### Your goal
An exact copy is needed of the lines in the entries below from the line with "15 сентября 14" up to and including the line with "Commissaire de Justice associé", and of nothing else. Leave the pictures out.

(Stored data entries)
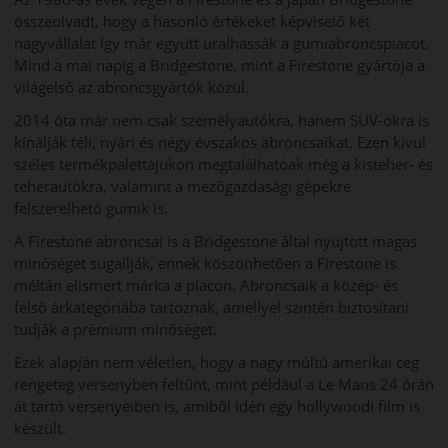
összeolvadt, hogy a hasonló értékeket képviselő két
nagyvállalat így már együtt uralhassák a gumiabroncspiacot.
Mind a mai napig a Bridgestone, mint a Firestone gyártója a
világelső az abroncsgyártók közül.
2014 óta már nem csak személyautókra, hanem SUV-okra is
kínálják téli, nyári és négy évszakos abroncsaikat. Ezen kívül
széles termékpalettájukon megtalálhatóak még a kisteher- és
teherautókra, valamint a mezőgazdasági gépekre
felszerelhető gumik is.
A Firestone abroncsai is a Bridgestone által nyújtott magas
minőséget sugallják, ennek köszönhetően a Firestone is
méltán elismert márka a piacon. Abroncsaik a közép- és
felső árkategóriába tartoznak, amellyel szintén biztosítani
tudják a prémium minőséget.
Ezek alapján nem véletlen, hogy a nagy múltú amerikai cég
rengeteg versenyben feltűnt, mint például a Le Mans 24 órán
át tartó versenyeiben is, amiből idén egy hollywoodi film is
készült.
---
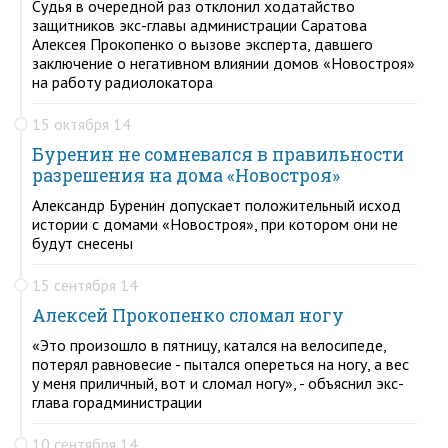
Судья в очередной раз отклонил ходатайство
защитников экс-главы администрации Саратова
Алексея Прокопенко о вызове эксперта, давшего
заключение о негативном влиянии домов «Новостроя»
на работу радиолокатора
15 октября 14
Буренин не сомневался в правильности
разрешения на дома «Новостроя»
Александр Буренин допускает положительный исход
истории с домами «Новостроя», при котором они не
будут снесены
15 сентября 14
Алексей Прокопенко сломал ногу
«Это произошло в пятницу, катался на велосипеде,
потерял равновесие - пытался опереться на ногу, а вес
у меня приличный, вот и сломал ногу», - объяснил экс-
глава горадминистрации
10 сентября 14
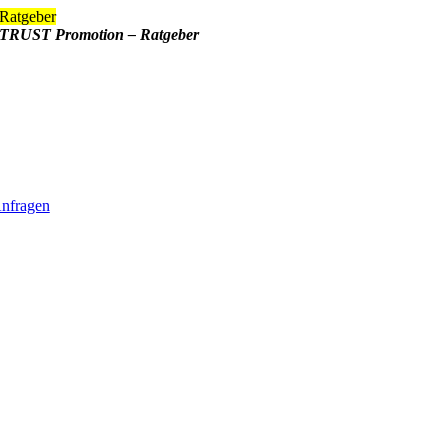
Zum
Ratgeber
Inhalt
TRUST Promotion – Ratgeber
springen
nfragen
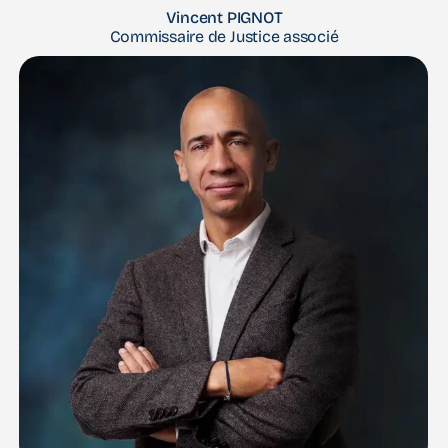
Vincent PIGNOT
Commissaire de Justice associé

### Solution to this task
15 сентября 14
Алексей Прокопенко сломал ногу
«Это произошло в пятницу, катался на велосипеде,
потерял равновесие - пытался опереться на ногу, а вес
у меня приличный, вот и сломал ногу», - объяснил экс-
глава горадминистрации
10 сентября 14
Zum
Ratgeber
Inhalt
TRUST Promotion – Ratgeber
springen
nfragen
Vincent PIGNOT
Commissaire de Justice associé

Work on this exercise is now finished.